Driving for tax-deductible medical and moving reasons is reduced, too

When we think about tax-related inflation adjustments, we typically expect amounts to bump up, at least a little.

But, as the Federal Reserve made clear when it the first time in almost a decade, inflation has not been a big deal for a while.

So it’s not such a big surprise that the Internal Revenue Service’s annual inflation adjustments for the rates used to figure tax deductible driving looked like some earlier Fed moves: they will drop in 2016.

The lower mileage deduction rates also were expected because the cost of gasoline plays a big role in how they are determined. And as any driver will happily tell you, filling up the tank has gotten a lot less expensive recently.

Business driving deduction drop: In today’s announcement of driving deductions for 2016, the IRS says business driving write-offs next year will be calculated using a rate of 54 cents per mile.

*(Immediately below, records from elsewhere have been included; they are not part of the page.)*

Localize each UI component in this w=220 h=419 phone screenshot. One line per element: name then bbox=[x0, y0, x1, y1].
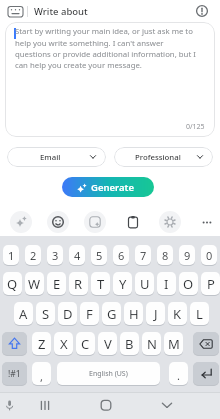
button[interactable]: P bbox=[201, 272, 220, 295]
button[interactable]: F bbox=[80, 302, 99, 325]
staticText: C bbox=[81, 335, 90, 353]
staticText: U bbox=[140, 275, 150, 293]
staticText: O bbox=[183, 275, 194, 293]
button[interactable]: 4 bbox=[69, 245, 85, 265]
button[interactable]: R bbox=[69, 272, 88, 295]
staticText: 5 bbox=[96, 248, 103, 263]
button[interactable]: M bbox=[164, 332, 183, 355]
button[interactable] bbox=[193, 362, 219, 385]
button[interactable]: H bbox=[124, 302, 143, 325]
button[interactable]: I bbox=[157, 272, 176, 295]
staticText: E bbox=[53, 275, 61, 293]
staticText: !#1 bbox=[8, 368, 21, 380]
button[interactable] bbox=[193, 332, 219, 355]
button[interactable]: Y bbox=[113, 272, 132, 295]
staticText: Start by writing your main idea, or just… bbox=[15, 26, 196, 70]
staticText: D bbox=[63, 305, 73, 323]
staticText: T bbox=[97, 275, 105, 293]
staticText: 2 bbox=[30, 248, 37, 263]
staticText: V bbox=[104, 335, 112, 353]
staticText: Write about bbox=[34, 5, 88, 18]
staticText: 9 bbox=[184, 248, 191, 263]
button[interactable]: N bbox=[142, 332, 161, 355]
button[interactable]: , bbox=[32, 362, 51, 385]
staticText: Z bbox=[38, 335, 46, 353]
button[interactable] bbox=[195, 4, 209, 18]
button[interactable] bbox=[47, 211, 69, 233]
button[interactable]: Q bbox=[3, 272, 22, 295]
button[interactable]: 7 bbox=[135, 245, 151, 265]
staticText: N bbox=[147, 335, 157, 353]
button[interactable] bbox=[2, 332, 27, 355]
staticText: J bbox=[154, 305, 158, 323]
staticText: X bbox=[60, 335, 68, 353]
button[interactable]: 6 bbox=[113, 245, 129, 265]
button[interactable]: 9 bbox=[179, 245, 195, 265]
staticText: L bbox=[196, 305, 203, 323]
button[interactable] bbox=[122, 211, 144, 233]
button[interactable] bbox=[6, 4, 26, 19]
button[interactable]: J bbox=[146, 302, 165, 325]
staticText: 8 bbox=[162, 248, 169, 263]
staticText: 0 bbox=[206, 248, 213, 263]
staticText: . bbox=[177, 368, 180, 383]
staticText: Y bbox=[119, 275, 127, 293]
button[interactable]: Email bbox=[7, 147, 106, 167]
button[interactable] bbox=[3, 399, 16, 412]
button[interactable]: G bbox=[102, 302, 121, 325]
button[interactable]: U bbox=[135, 272, 154, 295]
button[interactable] bbox=[196, 211, 218, 233]
button[interactable]: !#1 bbox=[2, 362, 27, 385]
staticText: 6 bbox=[118, 248, 125, 263]
staticText: 7 bbox=[140, 248, 147, 263]
button[interactable]: 1 bbox=[3, 245, 19, 265]
staticText: Generate bbox=[91, 181, 134, 194]
staticText: P bbox=[207, 275, 215, 293]
button[interactable] bbox=[38, 399, 52, 412]
button[interactable]: L bbox=[190, 302, 209, 325]
button[interactable] bbox=[160, 400, 174, 411]
button[interactable]: X bbox=[54, 332, 73, 355]
staticText: G bbox=[107, 305, 117, 323]
button[interactable]: Start by writing your main idea, or just… bbox=[5, 22, 215, 137]
button[interactable]: Generate bbox=[62, 177, 154, 197]
button[interactable]: . bbox=[169, 362, 188, 385]
button[interactable]: D bbox=[58, 302, 77, 325]
staticText: S bbox=[42, 305, 50, 323]
button[interactable] bbox=[84, 211, 106, 233]
button[interactable]: Professional bbox=[114, 147, 213, 167]
staticText: B bbox=[125, 335, 134, 353]
button[interactable]: 3 bbox=[47, 245, 63, 265]
staticText: 4 bbox=[74, 248, 81, 263]
button[interactable]: W bbox=[25, 272, 44, 295]
button[interactable]: Z bbox=[32, 332, 51, 355]
staticText: R bbox=[74, 275, 83, 293]
staticText: W bbox=[28, 275, 41, 293]
button[interactable]: C bbox=[76, 332, 95, 355]
button[interactable]: V bbox=[98, 332, 117, 355]
button[interactable]: A bbox=[14, 302, 33, 325]
staticText: M bbox=[168, 335, 180, 353]
staticText: I bbox=[164, 275, 169, 293]
button[interactable] bbox=[99, 399, 113, 412]
staticText: Q bbox=[7, 275, 18, 293]
button[interactable]: T bbox=[91, 272, 110, 295]
staticText: H bbox=[129, 305, 139, 323]
button[interactable]: B bbox=[120, 332, 139, 355]
button[interactable] bbox=[159, 211, 181, 233]
button[interactable]: 8 bbox=[157, 245, 173, 265]
button[interactable]: S bbox=[36, 302, 55, 325]
staticText: Email bbox=[40, 152, 61, 163]
button[interactable]: K bbox=[168, 302, 187, 325]
button[interactable]: 5 bbox=[91, 245, 107, 265]
staticText: 1 bbox=[8, 248, 15, 263]
button[interactable]: E bbox=[47, 272, 66, 295]
button[interactable]: O bbox=[179, 272, 198, 295]
staticText: 3 bbox=[52, 248, 59, 263]
staticText: 0/125 bbox=[186, 122, 205, 132]
button[interactable]: 0 bbox=[201, 245, 217, 265]
button[interactable] bbox=[10, 211, 32, 233]
button[interactable]: English (US) bbox=[57, 362, 160, 385]
staticText: F bbox=[86, 305, 93, 323]
button[interactable]: 2 bbox=[25, 245, 41, 265]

That’s down 3.5 cents from 2015’s rate of 57.5 cents per mile.

Similarly, trips taken for deductible medical reasons or to relocate will go down in 2016 from 23 cents per mile to 19 cents per mile.

The standard business mileage rate, explains the IRS, is based on an annual study of the fixed and variable costs of operating an automobile.

The medical and moving rates, on the other hand, are determined by looking at just the variable costs of operating a car.

The biggest fixed automotive cost is the vehicle price. The biggest variable cost is gasoline.

And the role of the variable and sometimes volatile price of gas is obvious in the tax deduction mileage rate changes for the coming year.

AAA says U.S. drivers are paying the lowest average price for regular unleaded gasoline since 2009. In fact, the national average pump price for unleaded is a mere penny away falling under $2 per gallon.

So with the dramatic drop in gasoline prices over the last year, it’s not that surprising that the medical and moving rates will go down more next year, by 17.4 percent, than will the business mileage rate, which will fall by just around 6 percent.

Never a change for charity: As for the miles you can claim next year in connection with travel related to an IRS-qualified charity, that rate will stays at 14 cents.

But that has nothing to do with inflation or gas prices.

The charitable mileage rate is set by law, meaning that it can only be changed by Congressional action.

Keep track of what miles in which year: Remember, too, that the mileage rates that the IRS just released don’t take effect until Jan. 1, 2016.

So if you do any deductible driving between today and Dec. 31, you’ll want to use the 2015 figures to figure your deduction on your taxes that you’ll file next spring.